A burst of eating out

The eating-out season starts this weekend. It’s probably fair to say that, between now and the Monday before Christmas, I’ll eat in more British restaurants than throughout the rest of the year.

‘Why is it starting so early?’ you ask.

Ah well, to start with, I’m being sent to Bristol this weekend for work. Now I have to eat for two days and two nights while there. The daytimes won’t offer a great deal of time for fodder, so I’ll grab something light.

Of course I could eat the cheapest and plainest food available, but I really have little interest in that – and besides, as I illustrated elsewhere, what is often regarded as cheap eating in this country is not.

Saturday evening is taken care of with the staff dinner, to which my somewhat belated invitation only arrived this morning, with an appeal to choose my meal straight away.

We’re going to Piccolino at Cabot Circus – to which all I can say at present is that I hope it won’t be like our last visit there in January 2009, when we had to wait over two hours for the food (cooks had gone missing). To be fair, the staff were deeply embarrassed, very courteous and as helpful as they could be: and we got everything free – including the wine. But it was an odd evening where my interest in the food (when it eventually emerged) was wrecked.

As the organiser of this conference’s staff meal (a thankless task) has pointed out, hopefully, by choosing what we want now, it’ll help avoid such problems on the night.
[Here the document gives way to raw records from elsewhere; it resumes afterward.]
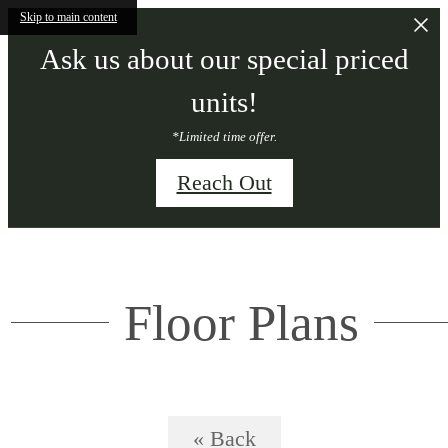
Skip to main content
Ask us about our special priced
units!
*Limited time offer.
Reach Out
Floor Plans
« Back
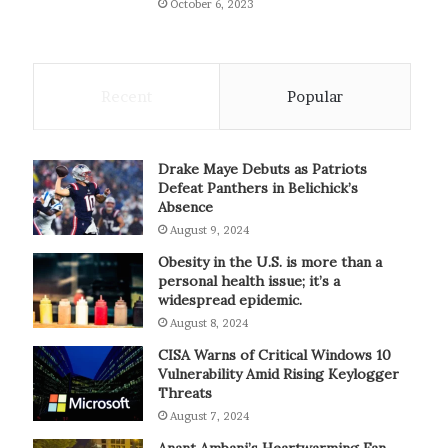
October 6, 2023
Recent
Popular
Drake Maye Debuts as Patriots
Defeat Panthers in Belichick’s
Absence
August 9, 2024
Obesity in the U.S. is more than a
personal health issue; it’s a
widespread epidemic.
August 8, 2024
CISA Warns of Critical Windows 10
Vulnerability Amid Rising Keylogger
Threats
August 7, 2024
Anant Ambani’s Heartwarming Fan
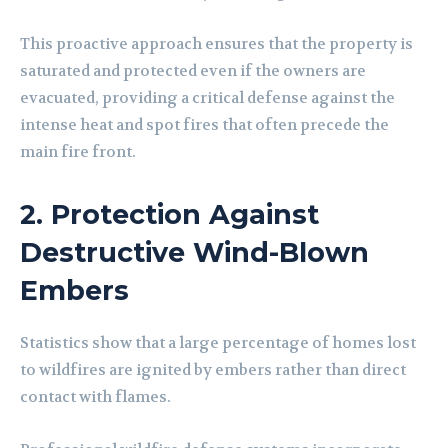
This proactive approach ensures that the property is
saturated and protected even if the owners are
evacuated, providing a critical defense against the
intense heat and spot fires that often precede the
main fire front.
2. Protection Against
Destructive Wind-Blown
Embers
Statistics show that a large percentage of homes lost
to wildfires are ignited by embers rather than direct
contact with flames.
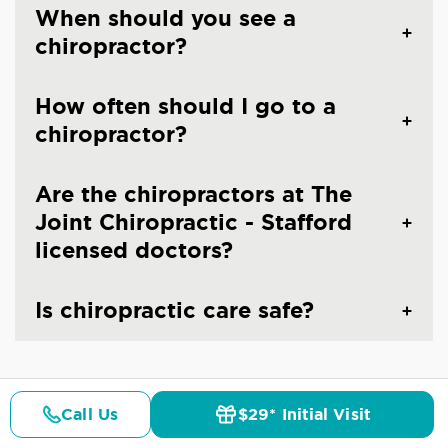
When should you see a
chiropractor?
How often should I go to a
chiropractor?
Are the chiropractors at The
Joint Chiropractic - Stafford
licensed doctors?
Is chiropractic care safe?
Call Us
$29* Initial Visit
Pricing
Details
Doctors
$29* Offer
CHIROPRACTIC CARE IN STAFFORD, VA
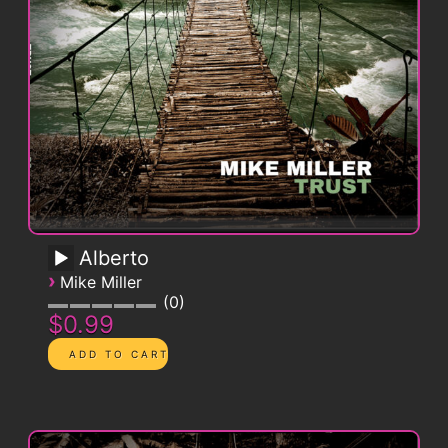
Alberto
›
Mike Miller
0
$0.99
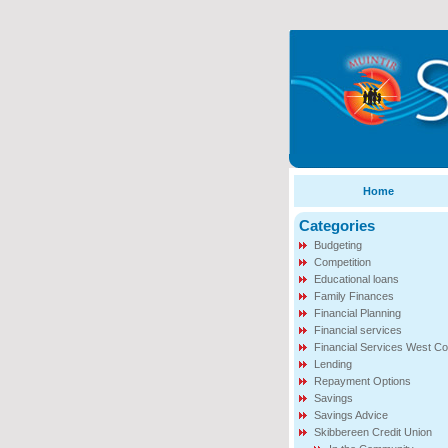
Home
Categories
Budgeting
Competition
Educational loans
Family Finances
Financial Planning
Financial services
Financial Services West Co
Lending
Repayment Options
Savings
Savings Advice
Skibbereen Credit Union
She might have a point, although I can't help feeling that any establishment that has as much space as Piccolino does, and which happily takes large bookings, should be able to deal with the maximum number of covers without insisting that some people select their food in advance. After all, what happens if the place is full of couples or very small parties?

I hate choosing a meal days or weeks before I’m going to eat, but sometimes you’re given no choice.

But my choice for Piccolino this time is marinated nocellara olives to nibble, before a roast red and yellow pepper soup. Then skewered king prawns, scallops and salmon in oregano, chili and lemon, with tender stem broccoli, chili and garlic as a side. Thankfully, we have not had to order a dessert at this stage.

But what is really exciting me right now is Friday’s dining plan. For the first time, I have actually made a reservation to dine alone.

I realised, with some surprise, that the last time I was in Bristol, I lunched at Brasserie Blanc, as in Raymond Blanc.

Now it seems completely awful to admit, but I don’t remember a thing about it. That’s almost certainly because I had little time and raced in and out again, managing just one hurried course and half a bottle of sparkling water.

But of course, such things can be rectified. And now I intend to spend considerably longer there and invest considerably more attention to the experience.

The Other Half looked up from his terminal when I announced this and commented wryly that that’ll be my daily living-away-from-home-for-work allowance gone in one sitting, but the prices are not necessarily particularly high.

Indeed, they do a two-courses-with-wine deal for about £12. So, little more than the cost of a McDonalds meal for two. Which makes for an interesting perspective on something or other, I think.

Now, I admit to already having drooled over the menu – but I’m not choosing yet, simply anticipating. And what pleasure there is to be had in that.